The best formulation I saw is "containers are a solution to the Rube Goldberg Machine development pattern".
Since dependency resolution problems are hard for many popular languages (Node, Python, Ruby), you are not going to enjoy sharing the installed packages between two apps. Same with shared libraries for compiled languages.
Otherwise something like Nix + cgroups-based runner had a chance to suffice.
There is a lot of infrastructure around security and availability that isn't yet achiveable with off the shelf software. So ideally you use containers to define dependencies and deployment, and deploy into a proper environment.
That's a very basic example. Let's say your program also depends on ffmpeg to convert some images, psql to interact with a database and a few other non-library dependencies.
With containers you can trivially ensure those are always present and with the correct versions.
Plus containers do give you some security benefits when compared to running natively.
Sounds like containers could be OS built-in for non-cli applications? Any app can be containerized so that adds a level of isolation and security. I actually use containers whenever I can so I don't worry about left over garbage.
Agree 100%. In addition to language frameworks, as you say, you also have orchestration, application definition, failover, storage persistence, etc. services that can be made largely portable between providers. Containers, while probably not necessary, likely help by letting you decompose things and package them up in a way that you can move them between providers.
Oh, I love containers and do most my work in them. However I also mind that that production needs are different than developer needs and have seen too many cases where containers made security audits (a new openssl update - where do I have to apply it?) hard ... and certificates triggered me ;)
Your application is already most likely a big binary blob of uncertain origin that's hard to reproduce. Containers allow these big binary blobs of uncertainty to at least be protected from each other.
You probably know this, but you'll gain a lot of performance by building native containers. In most cases it's trivial as long as the software builds on arm64 or can be crosscompiled.
Containers are cool for big things. But imagine every single program stuck inside a container without proper management tools to track dependencies. Now imagine a heartbleed-like scenario where you need to patch a big security hole ASAP. With containers you'd have a hard time.
Once you have a hammer… One advantage of software containers is to have this unique interface that is the same whatever is inside the container. Like shipping containers.
If it's one single golang binary, or a weird python container running only on specific version of Debian compiled during a blue moon, or some 8GB java enterprise bloatware, it's the same.
You’re not wrong but containerization is pragmatic - not idealistic. You can still write simple, clean software packaged in a SCRATCH container - but you can also isolate whatever crap you have to work with the get the job done. Both the elegant app and the horrible one now share a reliable init system.
This makes me think of Docker containers but for desktop rather than server use. Let the language/stack be Elixir/Phoenix if that's what the devs want to use; as long as I can pull down an app container that runs on my machine then the need to rely on a least-common-denominator language goes away and we're all better off.
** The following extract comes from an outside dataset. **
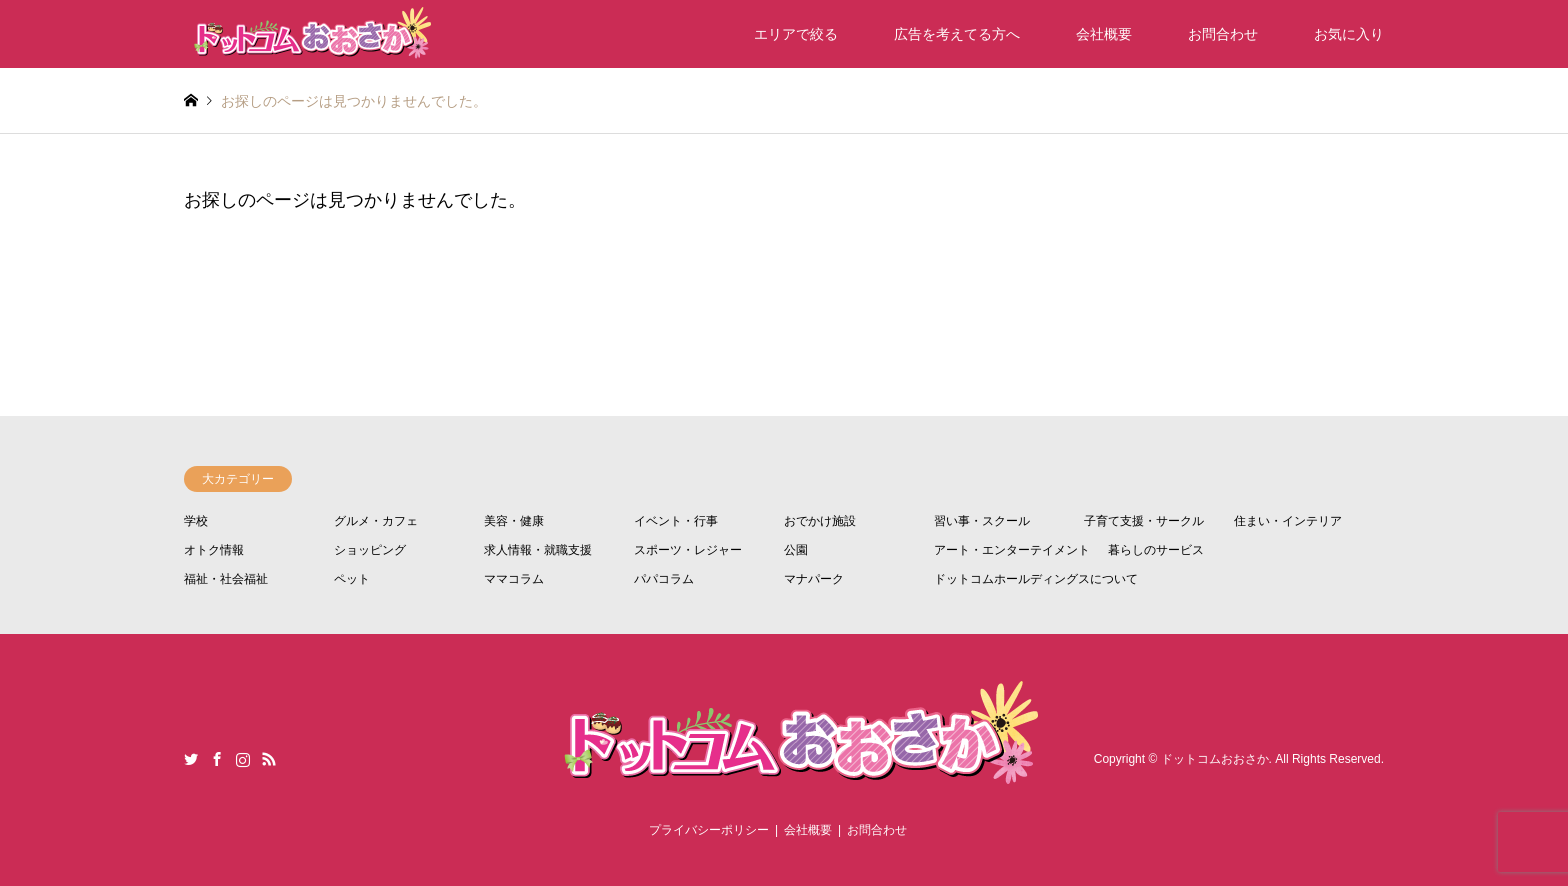 The width and height of the screenshot is (1568, 886). Describe the element at coordinates (1223, 34) in the screenshot. I see `お問合わせ` at that location.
This is why we need packaging standards, especially around metadata, instead of further decamping into language-specific ecosystems. Because even with containerized apps, you still want a few launch scripts and a compiled program (for instance) that might contain multiple dependencies from different languages (C, Go, and Fortran, maybe).
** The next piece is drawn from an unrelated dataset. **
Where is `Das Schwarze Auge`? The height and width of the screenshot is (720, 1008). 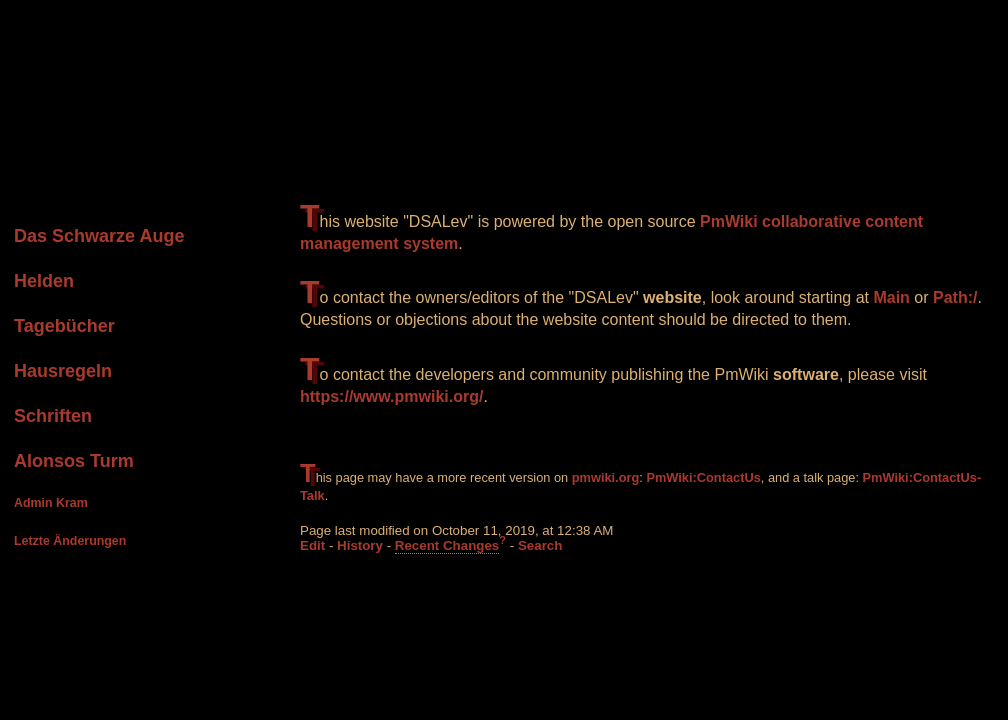 Das Schwarze Auge is located at coordinates (99, 236).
Even a statically linked program can have dependencies on the system it’s running on, like system fonts and root certificates. Containers ensure a standard environment that accounts for those differences, in a language-agnostic way.
> Containers allow us to condense workloads in a single OS runtime –while preserving isolation– where otherwise the same workloads would have spanned multiple machines or VMs, each with its overhead and slack (unused resources).
Ultimately there's no reason why containerization can't be pushed right down to the language level. Consider .NET's AppDomains, or even further, a capability-secure programming language which isolates at the object level with zero overhead over ordinary languages.
Containers are powerful because they solve many computing issues, one of which being able to act as a (lower case c) static container for dynamically linked apps as well as cross-language, multi-executable meta-apps.
Containers also provide many forms of isolation (network, file system etc.), they provide a modern versioning and distribution scheme, composibility (use another container as a base image).
All of these things can, and perhaps should be, done at a the language level as well but containers also work across languages, across linking paradigms, and with existing binaries.